Tidak terlalu mengejutkan bahwa album perpisahan 2018 Salif Keita Putih lainnya Bukanlah akhir dari karir rekamannya. Lagi pula, seperti yang dijelaskan Keita sendiri selama bertahun -tahun, musik adalah hidupnya, jalan yang ia tuju dengan posisi berdiri di Mandinka Royalty, sebuah cara ekspresi yang melaluinya ia telah menemukan Global yang terkenal.
Ini bukan jalan yang mudah, dan hubungannya yang berakar mendalam dengan Mali dan Mandinka Society tetap kompleks – ia ditunjuk sebagai penasihat junta militer yang berkuasa di negara itu pada tahun 2023 – tetapi tidak ada yang dapat disangkal ia mendapatkan sobriquet sebagai “suara emas Afrika”. Di album barunya Jadi Konoyang direkam di kamar hotel di Kyoto, suara itu di depan dan tengah.

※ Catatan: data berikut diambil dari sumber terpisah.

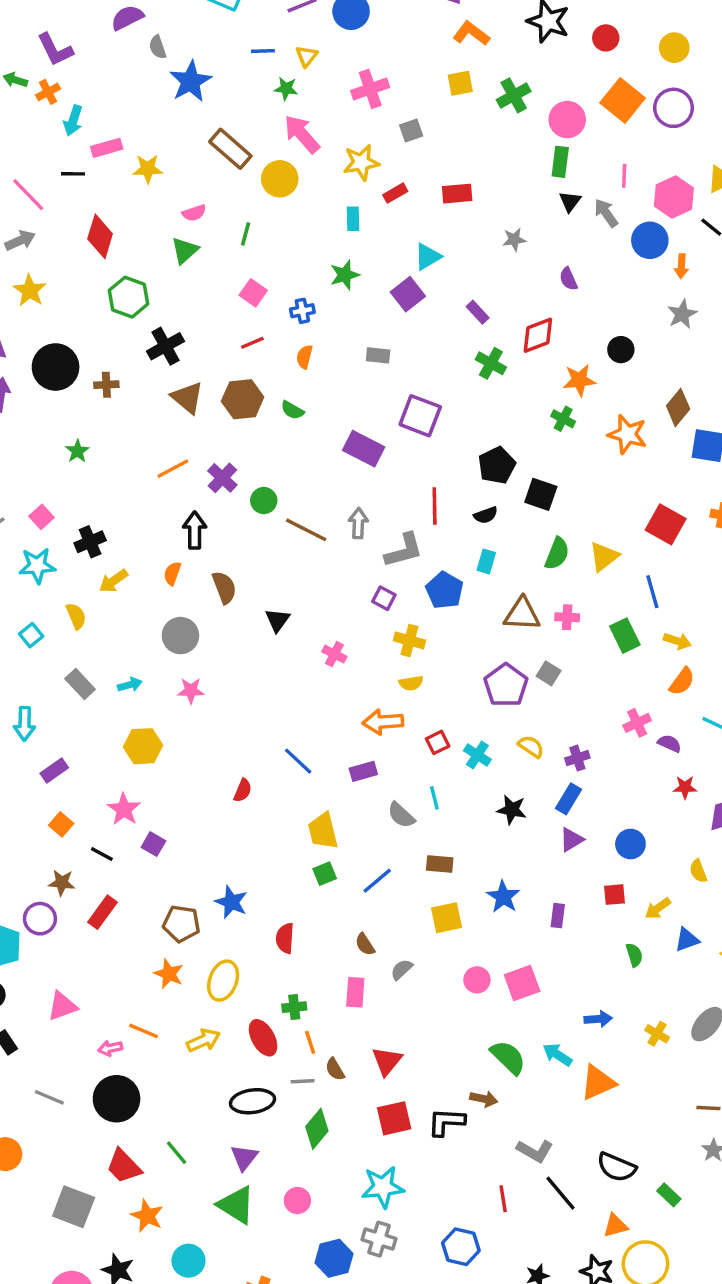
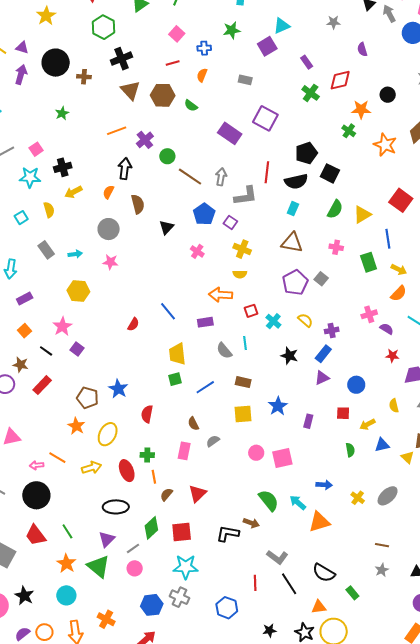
black semicircle: (486, 515) -> (296, 181), size x1.6
blue pentagon: (444, 590) -> (204, 214), moved
brown triangle: (522, 614) -> (292, 243), moved
brown semicircle: (335, 1069) -> (166, 494), turned 64
gray line: (303, 1081) -> (133, 548), moved, turned -40
red square: (394, 1118) -> (182, 532), moved
orange star: (147, 1216) -> (66, 563), moved

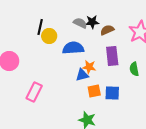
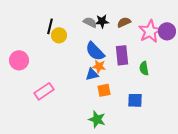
brown semicircle: (107, 30) -> (124, 22), moved
blue semicircle: (73, 48) -> (95, 51), moved, turned -130
pink rectangle: (34, 92) -> (44, 91), turned 30
blue square: (112, 93) -> (135, 100), moved

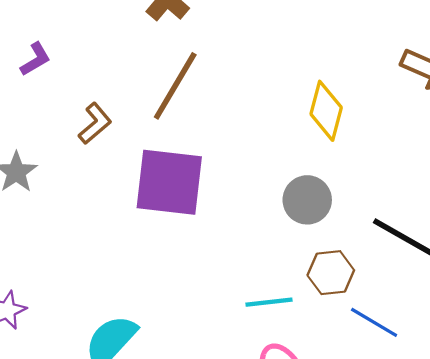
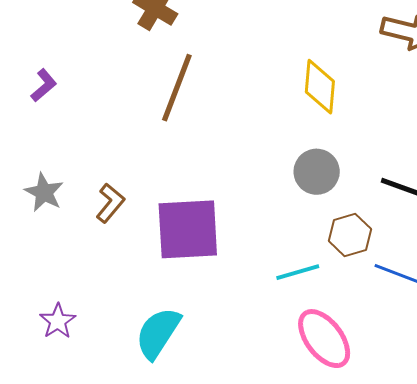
brown L-shape: (95, 123) -> (110, 203), moved
purple square: (169, 182) -> (188, 229), moved

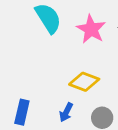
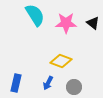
pink star: (91, 29) -> (66, 23), turned -30

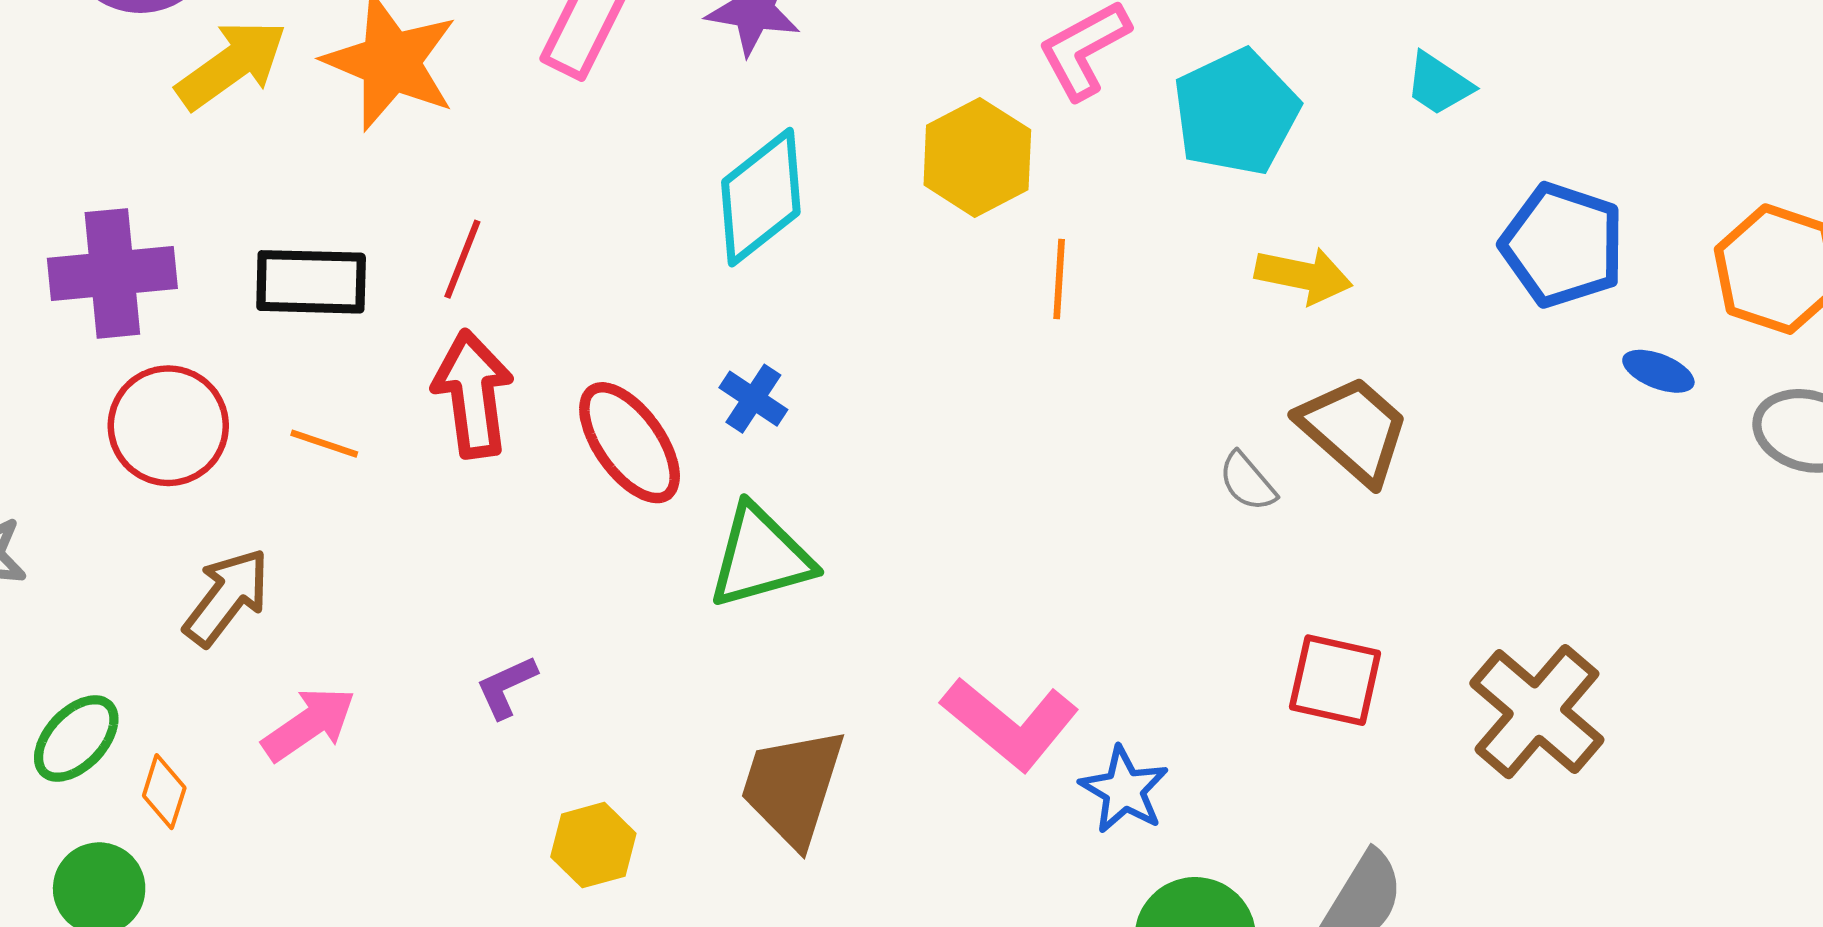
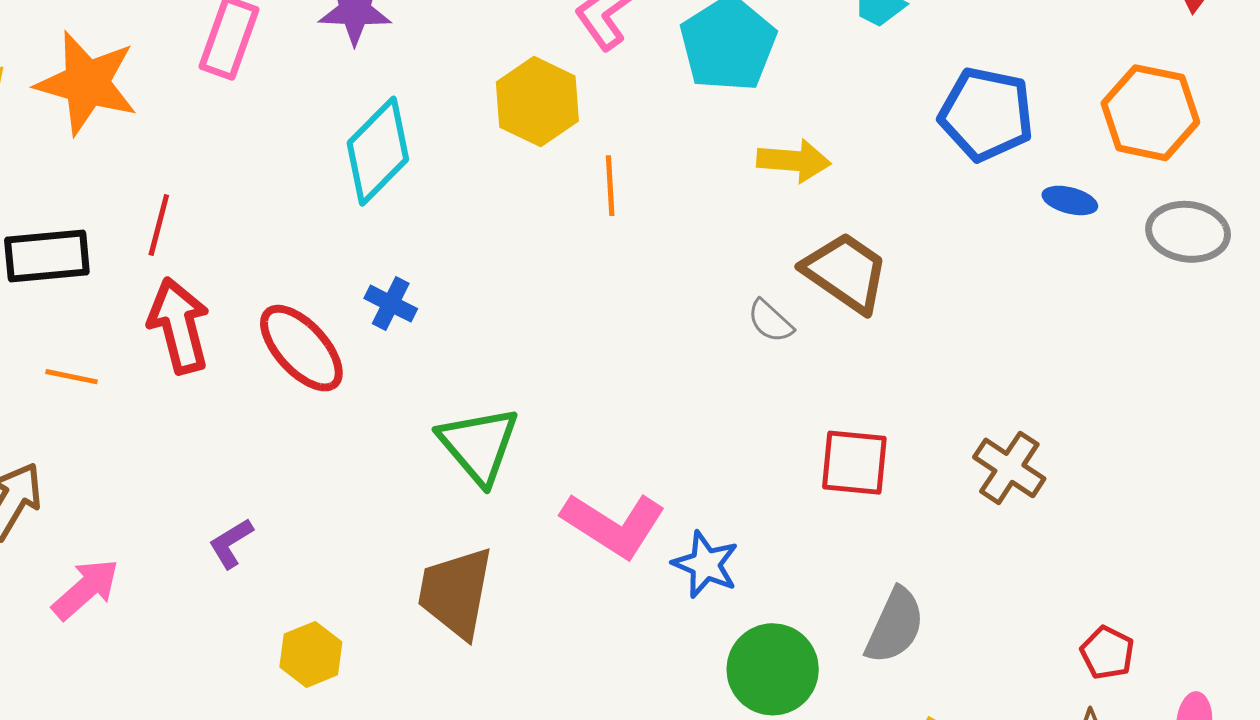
green triangle: (760, 557) -> (479, 445), moved, turned -48
brown cross: (1537, 712) -> (1009, 468), size x0.7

Jadi Kono semuanya kecuali LP solo untuk Keita, yang biasanya merekam dengan band penuh. Kolaborator lama Badié Tounkara dan Mamadou Koné menyumbangkan sentuhan Ngoni dan perkusi, masing -masing, tetapi sejauh ini elemen yang paling menonjol di sini adalah suara Keita dan gitar akustik. Mereka berkumpul bersama dalam kombinasi Starlit. Keita adalah yang paling lembut, yang paling hangat, yang paling tidak tersumbat. Tidak lagi terikat untuk memantul ritme pop, ia dapat mengatur langkahnya sendiri dan bermain dengan suara yang lebih tinggi, perubahan yang menyegarkan dari sebagian besar karyanya yang lebih baru. Ini adalah Keita sebagai seniman dan pendongeng daripada hanya sebagai ikon.
Suara Keita sejauh ini merupakan instrumen yang paling fleksibel. Saat dia mulai Jadi Kono Dengan balada “Aboubakrin”, iramanya berubah dengan mudah antara ayat -ayat yang cepat dan intens dan paduan suara beludru. Dia membawa gravitasi ke “AWA”, manis ke “Chérie”, penghormatan untuk “Soundiata”. Pada saat ia memukul ayat-ayat lintasan terakhir bahasa Prancis dan Inggris “bangga” (“Am What I Am and AM Afrika dan bangga / AM albino dan bangga / saya berbeda dan bangga”), kebanggaan yang ia ambil dalam karyanya sudah sangat jelas melalui rentang vokal yang telah ia tunjukkan, dengan hasrat yang luar biasa, di seluruh pekerjaannya sudah sangat jelas melalui rentang vokal yang telah ia tunjukkan, dengan semangat yang luar biasa, di seluruh dunia Jadi Kono.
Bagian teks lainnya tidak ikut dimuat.